Welcome

GP receptionists and care navigators regularly speak with children, young people, parents and carers. Routine contacts can reveal that a child may be unsafe, neglected, exploited, distressed or not being heard.
This Level 2 course is aimed at GP receptionists, care navigators, call handlers and frontline admin staff. It focuses on practical actions in general practice: noticing concern, listening safely, recording factual information, sharing relevant details and escalating concerns through the practice and local routes.
First-contact staff are not expected to investigate abuse or decide whether a child protection threshold has been met. They are, however, well placed to spot patterns, unsafe communication, worrying comments, missed child health needs and situations where a child's voice is being lost.
Why this course matters
- Children may be hidden behind adult requests: a prescription, appointment, letter or online form can still contain child safeguarding information.
- Small details can matter: a child's remark, a repeated cancellation, a worried relative or a safe-contact request can be part of a wider pattern.
- Reception records can protect children: exact words and factual observations help clinicians and safeguarding leads understand what happened.
- Unsafe communication can increase risk: online access, proxy access, texts and phone calls need care where a child or young person may not be safe to speak freely.
- Escalation is a safety action: raising concern through the correct route is not an accusation but a way to ensure the right person takes responsibility.

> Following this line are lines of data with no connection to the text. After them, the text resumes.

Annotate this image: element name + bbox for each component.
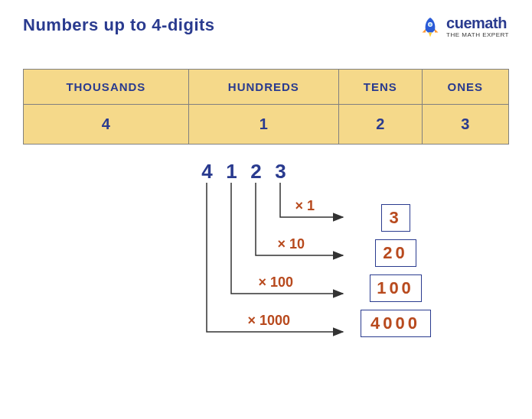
main-number: 4 1 2 3 [201, 160, 288, 184]
table-row: 4 1 2 3 [24, 105, 509, 145]
mult-ones: × 1 [295, 198, 315, 214]
svg-point-1 [429, 23, 432, 26]
mult-tens: × 10 [278, 236, 305, 252]
col-hundreds: HUNDREDS [188, 70, 338, 105]
result-thousands: 4000 [361, 310, 431, 337]
val-ones: 3 [422, 105, 508, 145]
digit-thousands: 4 [201, 160, 214, 184]
place-value-table: THOUSANDS HUNDREDS TENS ONES 4 1 2 3 [23, 69, 509, 145]
col-thousands: THOUSANDS [24, 70, 189, 105]
brand-name: cuemath [446, 15, 509, 31]
mult-hundreds: × 100 [259, 274, 294, 291]
rocket-icon [419, 15, 442, 38]
brand-logo: cuemath THE MATH EXPERT [419, 15, 509, 38]
col-ones: ONES [422, 70, 508, 105]
result-hundreds: 100 [370, 274, 422, 302]
brand-tagline: THE MATH EXPERT [446, 32, 509, 38]
val-thousands: 4 [24, 105, 189, 145]
page-title: Numbers up to 4-digits [23, 15, 215, 35]
result-ones: 3 [381, 204, 410, 232]
mult-thousands: × 1000 [248, 313, 291, 329]
col-tens: TENS [338, 70, 422, 105]
expansion-diagram: 4 1 2 3 × 1 × 10 × 100 × 1000 3 20 100 4… [106, 160, 427, 374]
digit-tens: 2 [250, 160, 263, 184]
val-hundreds: 1 [188, 105, 338, 145]
val-tens: 2 [338, 105, 422, 145]
digit-hundreds: 1 [225, 160, 239, 184]
table-row: THOUSANDS HUNDREDS TENS ONES [24, 70, 509, 105]
result-tens: 20 [375, 239, 416, 267]
connector-arrows [106, 183, 358, 374]
digit-ones: 3 [274, 160, 288, 184]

Core child safeguarding focus
- The child behind the appointment request
- Indicators of abuse, neglect, exploitation and hidden harm
- Disclosures, non-attendance, recording and information sharing
- Escalation, early help, child protection and safer practice systems
Level 2 child safeguarding awareness helps staff recognise clues in first-contact work, respond safely to worrying comments or disclosures, record useful safeguarding information, protect safe contact, and escalate concerns through the practice process.